After we have determined the appropriate size for each microservice, we start scaling for them, set the desired size of each cluster - and let AWS do its magic.
3. Proxy for traffic
Now that the clusters of microservices are scaled, we begin to proxy the traffic from the affected region to the rescuer regions. Netflix has developed a high-performance inter-regional border proxy server called Zuul, which we have laid out with
open source .
These proxies are designed to authenticate requests, load off, retry failed requests, etc. The Zuul proxy can also perform proxying between regions. We use this feature to redirect traffic from the affected region, and then gradually increase the amount of redirected traffic until it reaches 100%.
Such progressive proxying allows services to use their scaling rules to respond to incoming traffic. This is necessary to compensate for any change in traffic between the time when the scaling prediction is made and the time needed to scale each cluster.
Zuul does the hard work by redirecting incoming traffic from the victim to healthy regions. But there comes a time when you need to completely abandon the use of the affected region. This is where DNS comes into play.
4. Change DNS
The last step in an emergency evacuation is to update the DNS records pointing to the affected region and redirect them to the working regions. This will completely transfer traffic there. Customers who have not updated their DNS cache will still redirect Zuul in the affected region.
This is a general description of the process, how to evacuate Netflix from the region. Previously, the process took a lot of time - about 45 minutes (if you're lucky).

Acceleration of evacuation
We noticed that most of the time (approximately 35 minutes) is spent waiting for the rescue regions to scale. Although AWS can provide new instances for several minutes, but in the process of scaling, the lion's share of time is taken up by starting services, warming up, and processing other necessary tasks before
UP is
registered in discovery .
We decided it was too long. I wish the evacuation took less than ten minutes. And I would like to optimize the process without additional operating load. It is also undesirable to increase financial expenses.
We reserve capacity in all three regions in case of failure of one. If we are already paying for these capacities, why not use them? So started Project Nimble (project "Shustrik").
The idea was to maintain a pool of instances for each microservice in the “hot” reserve. When we are ready to migrate, we simply inject the “hot” reserve into clusters to accept the current traffic.
An unused reserved tank is called a “trough”. Some Netflix development teams sometimes use a part of the “feeder” for their batch jobs, so we simply cannot take it
entirely into a hot spare. But you can maintain a shadow cluster for each microservice, so that at every time of the day there are enough instances to evacuate traffic, if such a need arises. The remaining instances are available for batch jobs.

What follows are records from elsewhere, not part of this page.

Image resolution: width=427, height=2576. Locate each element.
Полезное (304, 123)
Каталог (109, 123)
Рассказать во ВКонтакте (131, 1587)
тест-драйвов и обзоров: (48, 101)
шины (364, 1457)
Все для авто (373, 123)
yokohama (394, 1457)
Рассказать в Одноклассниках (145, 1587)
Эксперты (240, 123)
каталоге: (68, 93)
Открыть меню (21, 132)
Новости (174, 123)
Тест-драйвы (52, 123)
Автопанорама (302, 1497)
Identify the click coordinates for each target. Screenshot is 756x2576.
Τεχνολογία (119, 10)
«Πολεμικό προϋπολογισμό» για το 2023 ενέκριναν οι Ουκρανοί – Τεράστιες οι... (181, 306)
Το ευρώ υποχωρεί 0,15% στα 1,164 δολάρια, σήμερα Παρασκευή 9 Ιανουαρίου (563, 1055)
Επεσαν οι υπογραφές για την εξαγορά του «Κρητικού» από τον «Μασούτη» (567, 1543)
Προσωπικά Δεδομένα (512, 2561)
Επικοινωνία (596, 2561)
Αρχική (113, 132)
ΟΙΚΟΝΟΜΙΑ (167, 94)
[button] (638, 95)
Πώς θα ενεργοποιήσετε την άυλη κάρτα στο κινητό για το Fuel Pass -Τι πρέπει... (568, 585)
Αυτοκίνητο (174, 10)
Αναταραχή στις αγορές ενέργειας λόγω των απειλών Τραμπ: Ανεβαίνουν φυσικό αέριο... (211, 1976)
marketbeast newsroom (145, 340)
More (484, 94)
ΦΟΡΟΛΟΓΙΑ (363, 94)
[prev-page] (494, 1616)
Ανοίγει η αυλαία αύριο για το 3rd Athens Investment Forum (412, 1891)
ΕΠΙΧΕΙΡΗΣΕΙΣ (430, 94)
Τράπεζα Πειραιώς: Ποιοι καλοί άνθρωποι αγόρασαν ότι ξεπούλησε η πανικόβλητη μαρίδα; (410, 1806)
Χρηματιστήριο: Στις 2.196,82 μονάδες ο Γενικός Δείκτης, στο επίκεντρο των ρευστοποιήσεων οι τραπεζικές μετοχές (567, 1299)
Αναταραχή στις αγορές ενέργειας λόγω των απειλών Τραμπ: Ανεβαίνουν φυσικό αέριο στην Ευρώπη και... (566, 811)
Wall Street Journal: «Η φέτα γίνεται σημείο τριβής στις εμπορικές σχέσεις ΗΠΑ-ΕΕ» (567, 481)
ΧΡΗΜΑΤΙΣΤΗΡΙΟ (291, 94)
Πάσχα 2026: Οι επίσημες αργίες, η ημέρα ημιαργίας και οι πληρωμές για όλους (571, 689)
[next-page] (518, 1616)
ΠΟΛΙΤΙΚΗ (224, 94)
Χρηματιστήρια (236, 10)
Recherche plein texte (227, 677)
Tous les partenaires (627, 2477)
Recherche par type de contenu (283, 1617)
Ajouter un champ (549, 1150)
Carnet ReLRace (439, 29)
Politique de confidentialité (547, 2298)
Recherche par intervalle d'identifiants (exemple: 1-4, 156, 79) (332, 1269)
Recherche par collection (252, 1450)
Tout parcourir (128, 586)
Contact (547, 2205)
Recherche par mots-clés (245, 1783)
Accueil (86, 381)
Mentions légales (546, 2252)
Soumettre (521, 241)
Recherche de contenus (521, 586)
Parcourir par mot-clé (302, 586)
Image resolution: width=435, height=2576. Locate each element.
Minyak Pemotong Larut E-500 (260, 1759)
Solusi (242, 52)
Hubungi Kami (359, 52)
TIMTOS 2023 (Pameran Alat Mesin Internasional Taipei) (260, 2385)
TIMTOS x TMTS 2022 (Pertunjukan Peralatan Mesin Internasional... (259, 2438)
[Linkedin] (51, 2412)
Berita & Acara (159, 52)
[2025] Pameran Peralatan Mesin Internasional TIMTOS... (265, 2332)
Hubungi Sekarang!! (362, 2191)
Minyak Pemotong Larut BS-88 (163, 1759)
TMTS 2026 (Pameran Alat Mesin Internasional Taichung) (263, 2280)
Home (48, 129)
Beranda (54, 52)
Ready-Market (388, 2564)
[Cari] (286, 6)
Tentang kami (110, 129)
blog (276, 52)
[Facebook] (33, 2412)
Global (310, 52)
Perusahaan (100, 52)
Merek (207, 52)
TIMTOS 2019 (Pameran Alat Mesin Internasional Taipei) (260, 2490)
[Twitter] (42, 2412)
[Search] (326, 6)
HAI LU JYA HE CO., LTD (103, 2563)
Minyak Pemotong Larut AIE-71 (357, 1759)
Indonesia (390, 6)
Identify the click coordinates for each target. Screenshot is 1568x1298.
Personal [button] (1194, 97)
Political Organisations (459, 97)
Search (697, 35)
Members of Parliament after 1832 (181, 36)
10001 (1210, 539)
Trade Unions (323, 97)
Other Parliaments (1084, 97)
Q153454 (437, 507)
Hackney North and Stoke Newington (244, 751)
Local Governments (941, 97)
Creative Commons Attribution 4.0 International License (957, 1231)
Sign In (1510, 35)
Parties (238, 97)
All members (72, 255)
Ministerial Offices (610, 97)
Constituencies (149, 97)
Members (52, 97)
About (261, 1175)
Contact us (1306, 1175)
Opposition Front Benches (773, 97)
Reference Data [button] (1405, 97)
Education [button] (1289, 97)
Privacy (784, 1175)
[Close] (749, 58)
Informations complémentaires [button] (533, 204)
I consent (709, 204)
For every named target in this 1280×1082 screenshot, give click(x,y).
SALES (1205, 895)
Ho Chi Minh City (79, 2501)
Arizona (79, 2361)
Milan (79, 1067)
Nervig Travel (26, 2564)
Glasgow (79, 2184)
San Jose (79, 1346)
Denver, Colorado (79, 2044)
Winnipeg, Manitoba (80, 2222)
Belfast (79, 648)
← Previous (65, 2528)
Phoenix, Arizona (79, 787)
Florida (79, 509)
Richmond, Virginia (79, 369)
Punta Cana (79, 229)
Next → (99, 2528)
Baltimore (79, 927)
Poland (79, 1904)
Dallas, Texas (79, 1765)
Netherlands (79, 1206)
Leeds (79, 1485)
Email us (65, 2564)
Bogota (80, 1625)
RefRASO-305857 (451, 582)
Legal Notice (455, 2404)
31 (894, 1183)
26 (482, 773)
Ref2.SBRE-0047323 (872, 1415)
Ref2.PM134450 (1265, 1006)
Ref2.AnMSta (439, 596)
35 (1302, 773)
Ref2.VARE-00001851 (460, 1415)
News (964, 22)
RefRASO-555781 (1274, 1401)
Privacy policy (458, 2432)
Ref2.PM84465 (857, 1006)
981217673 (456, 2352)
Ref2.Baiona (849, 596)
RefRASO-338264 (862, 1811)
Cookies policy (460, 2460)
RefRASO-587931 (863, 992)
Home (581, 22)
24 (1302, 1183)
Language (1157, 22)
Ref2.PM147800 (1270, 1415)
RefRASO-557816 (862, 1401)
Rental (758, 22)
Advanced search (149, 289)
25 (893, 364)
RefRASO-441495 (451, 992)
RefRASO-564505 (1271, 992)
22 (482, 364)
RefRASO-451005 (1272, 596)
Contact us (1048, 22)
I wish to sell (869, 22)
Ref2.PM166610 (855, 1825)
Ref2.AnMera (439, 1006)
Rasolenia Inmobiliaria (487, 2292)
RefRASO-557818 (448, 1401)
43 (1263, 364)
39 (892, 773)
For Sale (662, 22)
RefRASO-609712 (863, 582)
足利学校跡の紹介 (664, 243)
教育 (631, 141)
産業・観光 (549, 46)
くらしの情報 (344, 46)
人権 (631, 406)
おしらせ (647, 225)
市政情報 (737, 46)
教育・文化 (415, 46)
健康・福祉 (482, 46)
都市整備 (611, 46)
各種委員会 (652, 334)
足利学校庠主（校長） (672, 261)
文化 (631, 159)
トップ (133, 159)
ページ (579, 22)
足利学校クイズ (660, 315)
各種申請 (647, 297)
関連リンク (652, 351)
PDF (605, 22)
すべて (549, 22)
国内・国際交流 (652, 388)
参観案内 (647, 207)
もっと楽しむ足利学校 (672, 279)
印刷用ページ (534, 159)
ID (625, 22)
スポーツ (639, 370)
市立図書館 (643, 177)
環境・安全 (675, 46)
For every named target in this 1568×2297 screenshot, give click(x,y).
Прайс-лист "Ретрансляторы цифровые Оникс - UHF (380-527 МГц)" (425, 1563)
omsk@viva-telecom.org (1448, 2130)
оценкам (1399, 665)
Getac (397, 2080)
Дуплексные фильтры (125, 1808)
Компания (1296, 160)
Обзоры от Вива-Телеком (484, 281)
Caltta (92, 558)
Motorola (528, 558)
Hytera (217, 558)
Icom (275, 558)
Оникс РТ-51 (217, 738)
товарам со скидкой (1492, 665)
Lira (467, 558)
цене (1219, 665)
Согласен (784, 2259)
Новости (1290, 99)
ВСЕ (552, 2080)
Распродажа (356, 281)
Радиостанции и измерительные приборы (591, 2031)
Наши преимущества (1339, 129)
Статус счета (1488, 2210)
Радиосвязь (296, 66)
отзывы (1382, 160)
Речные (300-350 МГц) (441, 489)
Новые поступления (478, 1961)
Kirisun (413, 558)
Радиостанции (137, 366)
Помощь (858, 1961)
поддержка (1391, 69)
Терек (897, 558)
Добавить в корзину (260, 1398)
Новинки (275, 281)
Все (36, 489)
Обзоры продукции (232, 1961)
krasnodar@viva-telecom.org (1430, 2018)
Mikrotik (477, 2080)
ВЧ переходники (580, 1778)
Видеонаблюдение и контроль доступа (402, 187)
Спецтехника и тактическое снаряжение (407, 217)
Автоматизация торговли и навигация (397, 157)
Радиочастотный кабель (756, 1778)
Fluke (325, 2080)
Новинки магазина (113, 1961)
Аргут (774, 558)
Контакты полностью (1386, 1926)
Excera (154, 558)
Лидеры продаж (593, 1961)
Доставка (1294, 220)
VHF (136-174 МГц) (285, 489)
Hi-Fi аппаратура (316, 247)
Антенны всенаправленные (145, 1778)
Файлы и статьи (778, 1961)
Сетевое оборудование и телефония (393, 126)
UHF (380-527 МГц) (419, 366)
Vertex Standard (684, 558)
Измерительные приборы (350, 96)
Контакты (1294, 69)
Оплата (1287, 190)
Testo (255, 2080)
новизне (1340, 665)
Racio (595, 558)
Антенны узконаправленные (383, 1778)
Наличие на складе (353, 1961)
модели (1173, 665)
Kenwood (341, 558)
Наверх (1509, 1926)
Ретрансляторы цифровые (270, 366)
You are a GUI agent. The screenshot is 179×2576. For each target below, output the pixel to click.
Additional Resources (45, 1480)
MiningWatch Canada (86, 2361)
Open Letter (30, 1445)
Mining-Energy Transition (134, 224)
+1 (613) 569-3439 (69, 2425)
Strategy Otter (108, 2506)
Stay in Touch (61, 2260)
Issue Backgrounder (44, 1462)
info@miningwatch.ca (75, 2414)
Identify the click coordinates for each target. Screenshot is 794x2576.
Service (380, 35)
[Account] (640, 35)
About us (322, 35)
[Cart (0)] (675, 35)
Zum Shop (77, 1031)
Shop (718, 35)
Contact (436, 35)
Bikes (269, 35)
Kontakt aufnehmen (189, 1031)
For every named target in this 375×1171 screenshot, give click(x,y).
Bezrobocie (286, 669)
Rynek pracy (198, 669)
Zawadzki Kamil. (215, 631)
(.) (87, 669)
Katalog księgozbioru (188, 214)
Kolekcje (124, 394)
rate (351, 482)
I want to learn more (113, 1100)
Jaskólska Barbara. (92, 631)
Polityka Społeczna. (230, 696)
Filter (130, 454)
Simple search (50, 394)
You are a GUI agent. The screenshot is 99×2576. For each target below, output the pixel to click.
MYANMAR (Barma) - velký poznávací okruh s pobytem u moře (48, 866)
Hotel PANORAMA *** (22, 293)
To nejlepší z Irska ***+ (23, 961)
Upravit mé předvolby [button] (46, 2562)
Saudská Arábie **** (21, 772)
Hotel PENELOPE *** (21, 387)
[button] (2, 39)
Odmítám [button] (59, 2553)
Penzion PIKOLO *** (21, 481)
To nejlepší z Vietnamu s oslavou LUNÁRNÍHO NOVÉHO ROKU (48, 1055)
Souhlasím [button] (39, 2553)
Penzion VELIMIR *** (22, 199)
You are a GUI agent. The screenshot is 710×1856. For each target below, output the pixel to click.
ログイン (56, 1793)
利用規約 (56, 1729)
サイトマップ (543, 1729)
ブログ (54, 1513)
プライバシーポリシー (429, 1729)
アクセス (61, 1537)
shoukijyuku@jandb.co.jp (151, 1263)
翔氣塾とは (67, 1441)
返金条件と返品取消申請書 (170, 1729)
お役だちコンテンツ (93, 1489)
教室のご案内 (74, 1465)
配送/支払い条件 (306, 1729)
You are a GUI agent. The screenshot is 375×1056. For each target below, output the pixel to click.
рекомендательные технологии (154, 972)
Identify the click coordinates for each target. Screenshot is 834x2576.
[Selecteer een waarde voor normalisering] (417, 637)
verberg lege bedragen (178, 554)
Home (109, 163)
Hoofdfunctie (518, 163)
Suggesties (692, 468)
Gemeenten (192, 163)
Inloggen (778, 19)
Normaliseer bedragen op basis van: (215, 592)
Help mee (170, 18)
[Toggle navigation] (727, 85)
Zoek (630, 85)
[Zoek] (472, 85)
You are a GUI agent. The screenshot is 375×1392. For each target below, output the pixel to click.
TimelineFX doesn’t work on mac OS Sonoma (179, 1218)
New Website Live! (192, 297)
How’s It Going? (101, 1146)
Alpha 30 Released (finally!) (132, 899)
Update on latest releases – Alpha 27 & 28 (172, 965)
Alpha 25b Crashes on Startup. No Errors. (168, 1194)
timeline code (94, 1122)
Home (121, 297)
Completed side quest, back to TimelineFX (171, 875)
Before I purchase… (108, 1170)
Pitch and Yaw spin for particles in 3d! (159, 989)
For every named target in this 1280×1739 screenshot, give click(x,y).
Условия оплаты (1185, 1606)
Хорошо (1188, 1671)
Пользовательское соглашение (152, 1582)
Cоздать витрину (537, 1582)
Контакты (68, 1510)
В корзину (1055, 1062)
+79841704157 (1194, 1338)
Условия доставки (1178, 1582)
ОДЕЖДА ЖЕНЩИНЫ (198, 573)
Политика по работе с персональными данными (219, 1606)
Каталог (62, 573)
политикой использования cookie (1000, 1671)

During the evacuation, instead of traditional AWS scaling, we inject instances from a shadow cluster into a working cluster. The process takes about four minutes, in contrast to the previous 35.
Since such an injection is fast, you do not need to be carefully moved using a proxy so that the scaling rules have time to react. We can simply switch DNS - and open the gateways, thereby saving a few more precious minutes during idle time.
We added filters to the shadow cluster so that these instances do not fall into the metrics reports. Otherwise they will pollute the metrics and bring down the normal working behavior.
We also removed the UP registration for the instances from the shadow clusters, changing our discovery client. Instances will remain in the shadows until evacuation begins.
Now we make a failover of the region in just seven minutes. Since the existing reserved capacity is used, we do not incur any additional infrastructure costs. Failover software is written in Python by a team of three engineers.